SEÑORES GOBERNANTES, OPOSICIÓN, SINDICATOS Y EMPRESARIOS: ¡NO SEAN INDECENTES!

(El titular también puede traducirse por ¡NO QUIERO SER COMO USTEDES!)

¡Je je je, un purito, a la salud de los impuestos!
Con toda la corrupción política que ustedes demuestran empeñadamente que son capaces de alcanzar -y nosotros de soportar-, escapando con frecuencia de aquella otra putrefacción por falta de pruebas, porque ha prescrito, porque la han tramado bien o porque no da tiempo a juzgarse fruto de sus excelentes bufetes defensores o porque se mueren ustedes antes, somos muchos los españoles que estamos ya hasta más allá de las gónadas masculinas (por no decir “de los huevos”) de aguantarles. Lo que estamos padeciendo, por su culpa, es grave e insoportable, es asqueroso y repugnante, es indigno e injusto. El colmo, lo que como víctimas de sus fechorías nos faltaba aguantar, es escucharles afirmar repetidamente un par de frases que parecen franquiciadas para cualquier formación política o social, que han alcanzado la normalización oficial, y que ustedes articulan de coartada -sin ruborizarse- en los medios de comunicación, para tratar de justificar el extremo latrocinio perpetrado continuadamente desde hace muchos años:

“Es que los casos de corrupción son tan solo una pequeña parte, un mínimo porcentaje, del total nacional de mujeres y hombres que se dedican a la política”, cuando no pronuncian esa otra grandiosa retorsión argumental delos políticos somos el reflejo de la sociedad”.

¡Y una mierda!

No me imagino ningún colectivo de nuestra sociedad, por ejemplo, jueces, fiscales, cirujanos, pilotos, militares, bomberos, investigadores, profesores, arquitectos, panaderos, taxistas, abogados o amas de casa, en el que se contaran los casos de corrupción por miles a lo largo de todo el territorio nacional. Los que gestionan el dinero de los demás, los ejemplares ciudadanos movidos por la honrosa vocación del servicio público y que tienen en sus manos la salud de la población, su bienestar, su educación y el futuro de un país, ni deben ni pueden delinquir. ¡Que no, que eso no está bien, señores chorizos!

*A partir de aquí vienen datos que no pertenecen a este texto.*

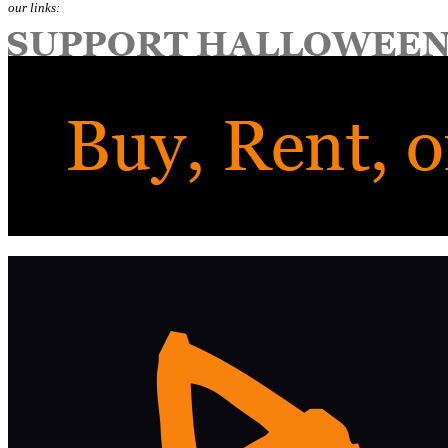
our links:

¡Qué espabilado que soy, ji ji ji!
Si la población civil, en cada una de sus actividades profesionales, mantuviera esta barbaridad porcentual de gentuza, ladrones, sinvergüenzas, abusadores, extorsionadores, corruptos, delincuentes y estafadores en la proporción en la que cuenta el sector del poder político, sindical, bancario o empresarial en España, estábamos ya todos muertos. No nos vuelvan a comparar con ustedes. Ustedes no reflejan ni son consecuencia de los millones de mujeres y hombres trabajadores –y en paro-, honestos, decentes, dignos y honorables que conforman la sociedad española. Dejen ya de minimizar y restar importancia a lo que más daño nos está haciendo a los españoles: su poca vergüenza, el despilfarro, sus cuentas bancarias millonarias en paraísos fiscales, sus garajes llenos de coches deportivos, sus tarjetas bancarias libres de control, sus casas unifamiliares de tres pisos, su impunidad pagada, sus incomprensibles indultos, sus yates y sus amantes, sus mariscadas y sus hoteles, sus saunas y sus joyas, pagado todo ello con el dinero de nuestros impuestos.

Cientos de miles de autónomos y empresarios, millones de desempleados, no dormimos por la noche porque debemos los seguros sociales o los impuestos a Hacienda, porque no podemos pagar a los proveedores o porque no nos llega el dinero para el alquiler o la hipoteca. ¡No sean golfos, hombre! ¡Tengan vergüenza! ¡Activen los controles necesarios! ¡Acaben ya con esto!